"On est tous en deuil, mais, après, il peut se passer des choses très graves", siffle Ryane, la trentaine... Aux Moulins, la rage peine à se dissimuler derrière la tristesse. La colère pointe, mais reste contenue par "respect pour les morts".
D’un doigt, cet habitant montre les fenêtres béantes et les murs noircis, léchés par les flammes qui n’ont laissé aucune chance à sept membres de la famille comorienne qui vivait, là, au septième étage du bâtiment 38, rue de la Santoline.
L’un de ces sept "camemberts", comme ils disent aux Moulins. "Ce sont les dealers qui font la loi. On est à bout. Il ne faudra pas s’étonner si ça pète dans le quartier", complète le père de famille.
"Mais pas maintenant, pas maintenant", répète-t-il, comme pour se persuader.
"Paix à leur âme"
Plus loin, c’est une toute petite dame sans âge qui hésite entre hurler ou pleurer : "C’est épouvantable. Ça devait arriver, avec toute cette drogue. Ils font rien pour nous".

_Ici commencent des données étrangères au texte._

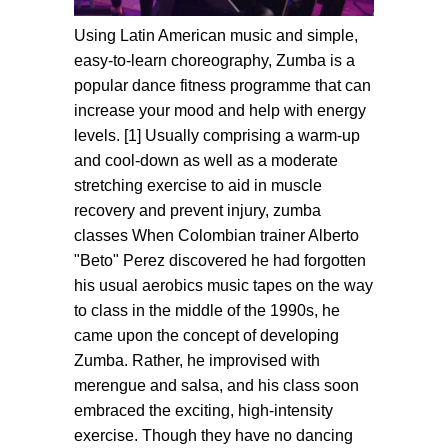
Using Latin American music and simple,
easy-to-learn choreography, Zumba is a
popular dance fitness programme that can
increase your mood and help with energy
levels. [1] Usually comprising a warm-up
and cool-down as well as a moderate
stretching exercise to aid in muscle
recovery and prevent injury, zumba
classes When Colombian trainer Alberto
"Beto" Perez discovered he had forgotten
his usual aerobics music tapes on the way
to class in the middle of the 1990s, he
came upon the concept of developing
Zumba. Rather, he improvised with
merengue and salsa, and his class soon
embraced the exciting, high-intensity
exercise. Though they have no dancing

Dans la nuit de mercredi à jeudi, elle a été réveillée par l’incendie. "J’ai entendu des cris et il y avait tellement de fumée que je ne voyais presque plus rien de la fenêtre. Je n’en peux plus, je veux partir d’ici. Paix à leur âme", souffle-t-elle.
Elle habite aux Moulins depuis 34 ans. "Je vous jure, avant, c’était bien", glisse-t-elle.
Une marche et des roses blanches
Mercredi, l’association Nice Moulins Solidarités organise une marche blanche en hommage aux sept victimes et en soutien aux trois survivants: trois frères, désormais seuls au monde.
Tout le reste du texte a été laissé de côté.